None of us know how much time we have on the planet. I want as many years as possible to be vital, mobile, alert, and pain-free. The diseases that knock out most of us are expensive, chronic, and take decades to finally kill us off. Those last 15-30 years are not easy ones….and the new generation is being diagnosed with some of these diseases (like type 2 Diabetes) before they are even old enough to vote. I’d rather avoid such diseases altogether, and like my great-grandmother, remain active and engaged in my community until mere months before I pass.

Do I get 10 servings of vegetables a day? Sometimes. When I am aiming to, I reliably get between 7 and 10 servings. When I get caught up in life I get about 4-6. However, before I committed to seeking out 10 a day getting caught up in life meant I only managed 1-2 servings in a day. The difference I personally feel maintaining a minimum of 4-6 instead of 1-2 is remarkable. My clients express the same outcome. It shows up differently for different people – most of us find our digestion to be more regular and, dare I say it, delightful. Some also get the added benefit of improved moods and better energy. Some find chronic pain disappears. Others are able to come off blood pressure meds and find their blood sugar back within normal limits. One of the adventures of taking people on a journey to increase their veggies is that we don’t know what the outcome will be – only that it will be good. It’s a fun trip to take!


Regardless of whether you ascribe to a vegan, paleo, Mediterranean or even ketogenic diet, you need an abundant of produce to thrive. And nearly all dietary modalities attributed to reversing chronic disease, such as heart disease or multiple sclerosis, have their root in a diet high in produce. Vegetables provide antioxidants that protect cells from pollution as well as the wear and tear of daily life. They provide fiber to help regulate bowels and feed the beneficial bacteria that produce certain vitamins as well as help regulate the immune system, mood, and maintain healthy cholesterol levels.
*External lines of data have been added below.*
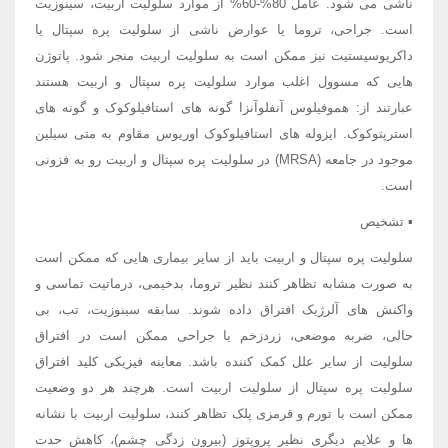
ناشی می شود. عامل 80%-60% از موارد سلولیت اربیت، سینوزیت
است. جراحی، تروما یا عوارض ناشی از سلولیت پره سپتال یا
داکریوسیستیت نیز ممکن است به سلولیت اربیت منجر شود. پاتوژن
هایی که مسوول اغلب موارد سلولیت پره سپتال و اربیت هستند
عبارتند از: هموفیلوس آنفلوآنزا گونه های استافیلوکوک و گونه های
استرپتوکوک. ایزوله های استافیلوکوک اوریوس مقاوم به متی سیلین
موجود در جامعه (MRSA) در سلولیت پره سپتال و اربیت رو به فزونی
است.
▪ تشخیص
سلولیت پره سپتال و اربیت باید از سایر بیماری هایی که ممکن است
به صورت مشابه تظاهر کنند نظیر تروما، بدخیمی، درماتیت تماسی و
واکنش های آلرژیک افتراق داده شوند. سابقه سینوزیت، تب، بی
حالی، ضربه موضعی، زردزخم یا جراحی ممکن است در افتراق
سلولیت از سایر علل کمک کننده باشد. معاینه فیزیکی کلید افتراق
سلولیت پره سپتال از سلولیت اربیت است. هرچند هر دو وضعیت
ممکن است با تورم و قرمزی پلک تظاهر کنند، سلولیت اربیت با نشانه
ها و علایم دیگری نظیر پروپتوز (بیرون زدگی چشم)، کاهش حدت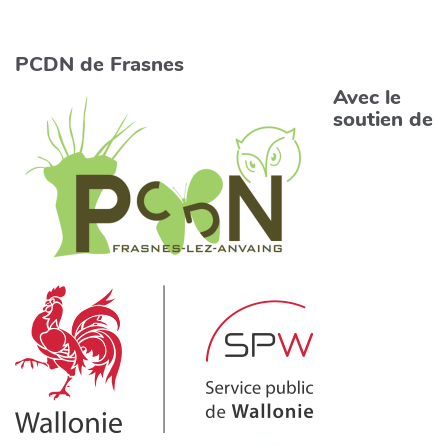
PCDN de Frasnes
Avec le
soutien de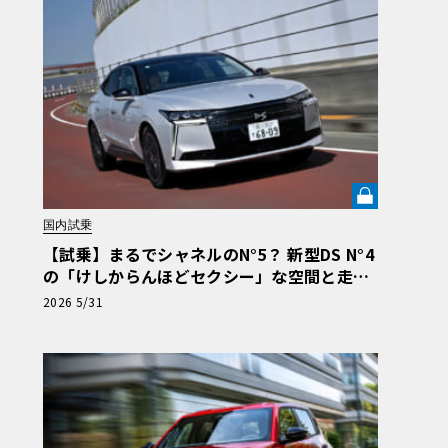
国内試乗
【試乗】まるでシャネルのN°5？ 新型DS N°4
の「けしからんほどセクシー」な空間と走り
の裏の顔《LE VOLANT LAB》
2026 5/31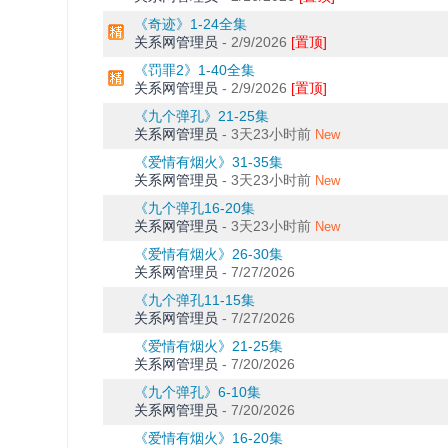
《奇迹》1-24全集
关系网管理员
-
2/9/2026
[置顶]
《罚罪2》1-40全集
关系网管理员
-
2/9/2026
[置顶]
《九个弹孔》21-25集
关系网管理员
-
3天23小时前
New
《爱情有烟火》31-35集
关系网管理员
-
3天23小时前
New
《九个弹孔16-20集
关系网管理员
-
3天23小时前
New
《爱情有烟火》26-30集
关系网管理员
-
7/27/2026
《九个弹孔11-15集
关系网管理员
-
7/27/2026
《爱情有烟火》21-25集
关系网管理员
-
7/20/2026
《九个弹孔》6-10集
关系网管理员
-
7/20/2026
《爱情有烟火》16-20集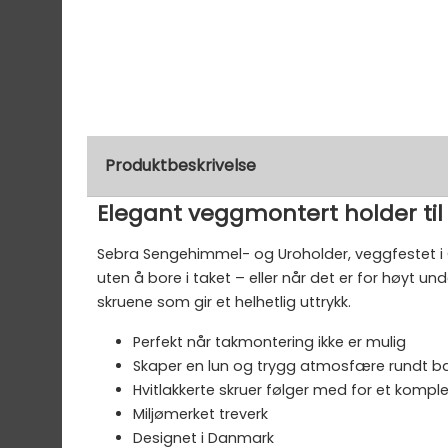
Produktbeskrivelse
Elegant veggmontert holder t
Sebra Sengehimmel- og Uroholder, veggfestet i 
uten å bore i taket – eller når det er for høyt u
skruene som gir et helhetlig uttrykk.
Perfekt når takmontering ikke er mulig
Skaper en lun og trygg atmosfære rundt 
Hvitlakkerte skruer følger med for et komplet
Miljømerket treverk
Designet i Danmark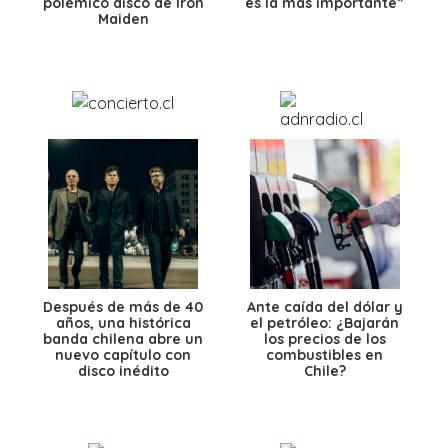
polémico disco de Iron
es la más importante”
Maiden
Después de más de 40
Ante caída del dólar y
años, una histórica
el petróleo: ¿Bajarán
banda chilena abre un
los precios de los
nuevo capítulo con
combustibles en
disco inédito
Chile?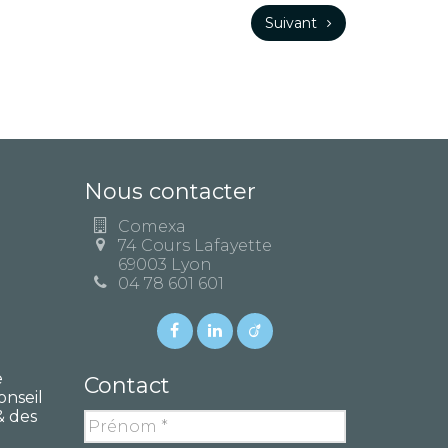
Suivant
Nous contacter
Comexa
74 Cours Lafayette
69003 Lyon
04 78 601 601
e
Contact
onseil
& des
Park, Y. (2010). Intakes of vegetables and related nutrients such as vitamin B complex, potassium, and calcium, are negatively correlated with risk of stroke in KoreaNutrition research and practice4(4), 303-310.

Aune, D., Giovannucci, E., Boffetta, P., Fadnes, L. T., Keum, N., Norat, T., … & Tonstad, S. (2017). Fruit and vegetable intake and the risk of cardiovascular disease, total cancer and all-cause mortality—a systematic review and dose-response meta-analysis of prospective studiesInternational journal of epidemiology46(3), 1029-1056.